DeepSeek-V2 - Review
In this post, I’ll discuss the DeepSeek-V2 paper, “DeepSeek-V2: A Strong, Economical, and Efficient Mixture-of-Experts Language Model”, released by DeepSeek-AI. DeepSeek has been steadily releasing and open-sourcing language models, and their recent work on Mixture-of-Experts (MoE) architectures and reinforcement learning methods is worth paying attention to.
DeepSeek-V2 uses a new Multi-head Latent Attention (MLA) mechanism and an optimized MoE architecture called DeepSeek-MoE. It activates only 21B out of its 236B parameters per token, reducing inference and training costs while maintaining performance. This makes DeepSeek-V2 notable in a time when models are becoming increasingly large and computationally demanding.
Key concepts
Mixture-of-Experts (DeepSeek-MoE)
DeepSeek-V2 uses a mixture-of-experts model, where each token activates only a small fraction (21B out of 236B) of the total parameters. Instead of having fewer large experts, they increased the number of experts while reducing their size and introduced a “shared expert.” This expert always participates, based on the observation that some computations are common to all tokens. This helps balance computational efficiency with model performance.
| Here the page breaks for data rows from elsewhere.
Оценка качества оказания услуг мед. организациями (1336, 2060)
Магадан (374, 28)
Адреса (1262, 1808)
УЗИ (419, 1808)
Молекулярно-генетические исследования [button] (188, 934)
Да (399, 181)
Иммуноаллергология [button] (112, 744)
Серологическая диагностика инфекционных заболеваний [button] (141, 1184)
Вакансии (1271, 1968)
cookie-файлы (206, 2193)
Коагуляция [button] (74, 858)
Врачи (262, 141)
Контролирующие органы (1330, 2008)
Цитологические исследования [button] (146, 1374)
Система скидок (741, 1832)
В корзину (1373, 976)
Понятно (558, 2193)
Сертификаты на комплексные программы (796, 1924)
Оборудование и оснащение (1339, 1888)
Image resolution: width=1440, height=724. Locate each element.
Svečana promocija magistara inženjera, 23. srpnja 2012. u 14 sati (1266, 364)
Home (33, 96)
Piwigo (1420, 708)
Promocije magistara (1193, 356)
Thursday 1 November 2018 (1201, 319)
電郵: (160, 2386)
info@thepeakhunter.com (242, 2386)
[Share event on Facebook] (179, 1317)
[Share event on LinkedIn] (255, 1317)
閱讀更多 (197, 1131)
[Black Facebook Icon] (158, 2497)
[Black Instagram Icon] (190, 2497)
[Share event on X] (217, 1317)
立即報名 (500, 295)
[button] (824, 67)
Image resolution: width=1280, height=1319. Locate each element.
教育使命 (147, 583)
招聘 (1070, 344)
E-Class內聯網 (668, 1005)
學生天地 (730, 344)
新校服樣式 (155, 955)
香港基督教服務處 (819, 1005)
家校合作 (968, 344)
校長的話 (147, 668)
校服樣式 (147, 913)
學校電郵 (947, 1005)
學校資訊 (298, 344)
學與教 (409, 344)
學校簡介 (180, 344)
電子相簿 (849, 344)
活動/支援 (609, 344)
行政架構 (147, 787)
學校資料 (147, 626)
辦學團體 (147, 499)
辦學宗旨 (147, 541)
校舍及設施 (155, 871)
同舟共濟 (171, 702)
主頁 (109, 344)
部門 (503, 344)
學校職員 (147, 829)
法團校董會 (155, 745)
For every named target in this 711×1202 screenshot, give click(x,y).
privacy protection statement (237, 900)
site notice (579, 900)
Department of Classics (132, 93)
Multi-head Latent Attention (MLA)
The MLA mechanism compresses the Key-Value (KV) cache into a latent representation. This reduces memory usage (by about 93%) and enables faster inference. Instead of storing large sparse key-value pairs explicitly, the MLA creates compact latent vectors, decompressing them only when needed.
Group Relative Policy Optimization (GRPO)
For reinforcement learning alignment, DeepSeek-V2 uses GRPO, a variant of PPO that removes the need for a separate value model. Instead, GRPO samples multiple responses, calculates the average advantage among them, and optimizes directly without an additional critic network. This reduces computational overhead.
Load balancing via auxiliary loss
To distribute computation across multiple GPUs, DeepSeek introduces auxiliary losses for balancing device and communication loads. Although not obvious at first, these losses are essential for training large MoE models with limited GPU resources.
What I learned
Simplicity that works (MLA mechanism)
At first, I didn’t expect such a straightforward compression idea like MLA to matter this much. Compressing the KV cache into a latent representation is simple, but it directly attacks the memory bottleneck.
Sharing experts is a smart move
Using a shared expert, activated by all tokens, initially sounded counterintuitive for an MoE model focused on sparse computation. But it makes sense in practice, since some computations inevitably overlap. This balances specialization, which is MoE’s strength, with necessary shared processing.
Removing the value model from PPO (GRPO)
GRPO was another interesting idea. PPO typically uses a critic (value) model to calculate advantages, but DeepSeek simplified this by averaging multiple sampled outputs to estimate advantages directly. Removing the extra value model cuts computational cost without hurting performance.
Careful load balancing as a necessary trade-off
Using auxiliary losses to balance GPU load and communication initially felt odd because it seemed unrelated to improving model capability directly. But with resource constraints, this trade-off is practical and necessary. DeepSeek’s work is a reminder that model development is not only about ideal algorithms; it is also about making the system trainable.
DeepSeek’s incremental but thorough progression
Following DeepSeek historically, I noticed a consistent pattern of careful incremental improvements. Unlike some models that seem to appear out of nowhere, DeepSeek’s progress reflects systematic changes in both architecture and training methods. DeepSeek-V2 has an impressive balance of performance and efficiency because of that.
Summary
DeepSeek-V2 balances efficiency, performance, and cost through careful engineering choices. MLA, shared MoE experts, and GRPO are not conceptually flashy, but they are practical and well executed.
I appreciated their transparency and documentation. DeepSeek-V2 is a good example of scaling models by attacking concrete bottlenecks rather than adding complexity for its own sake.